4. Never too late to learn
My grandparents learned to use a cell phone when they were in their seventies, and the other day we had a snapchat session. The glee on my Gran’s face for having successfully mastered the art of chatting was indescribable. While I refuse to upgrade from Windows to Mac because of the inconvenience of having to re-adapt my desktop habits, my gran is always ready to face technological challenges. As they say, wisdom is not something you are born with, it is something you acquire over the ages. And to develop is to never let the learning stop.
3. Listen to others
When you have spent this many years on earth, you know that you have many experiences and stories for it. You also know that so do others. More often than not, their stories will be different. So listen. To be able to listen without judging will make you many friends, and will make you a happier person within. So always stop and lend an ear to someone who wants to talk to you, even if all they want to say is how much they miss their children or how much their leg hurts. A patient listener with a kind word learns a lot from the world around them.
2. Plan ahead
No one can be ready for everything in life, and there is only so much you can do to prepare for them. But even then, you must plan for the future, yours and your family’s. This does not only extend to life insurance and assistive care planning, but also estate planning, general finances, organizing a will and funeral details.
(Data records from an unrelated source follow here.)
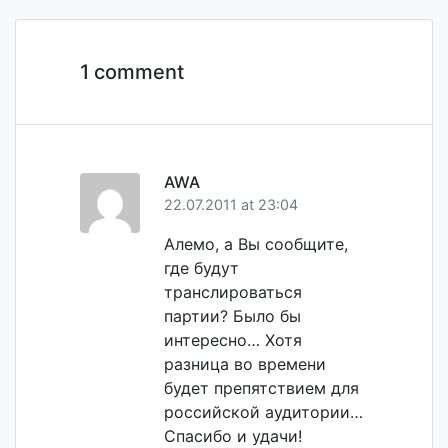
по
записям
1 comment
AWA
22.07.2011 at 23:04
Алемо, а Вы сообщите,
где будут
транслироваться
партии? Было бы
интересно… Хотя
разница во времени
будет препятствием для
российской аудитории…
Спасибо и удачи!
When you are gone, whenever it may be, it will help your loved ones deal better with what comes next.
1. Stay positive
There is always time to reinvent yourself, there is always time to do those things that you never did before, there is always a way to make a difference and change other people’s lives. There is always a way if you look for it. It is too easy to let what has been control what will be, but every time you experience a change in life, you could look around and decide that you do want to go on with this life. An elderly lady who was my neighbor was always the shy homely housewife but when her husband passed away, she didn’t wither into the confines of her house wondering how to go on with life. Instead she came out and took charge. She learned how to do the bills with some help from her neighbours and she learned how to drive her husband’s car around town to get the things she needed. She became more independent and outgoing, and this attitude reflected in her mental and physical state.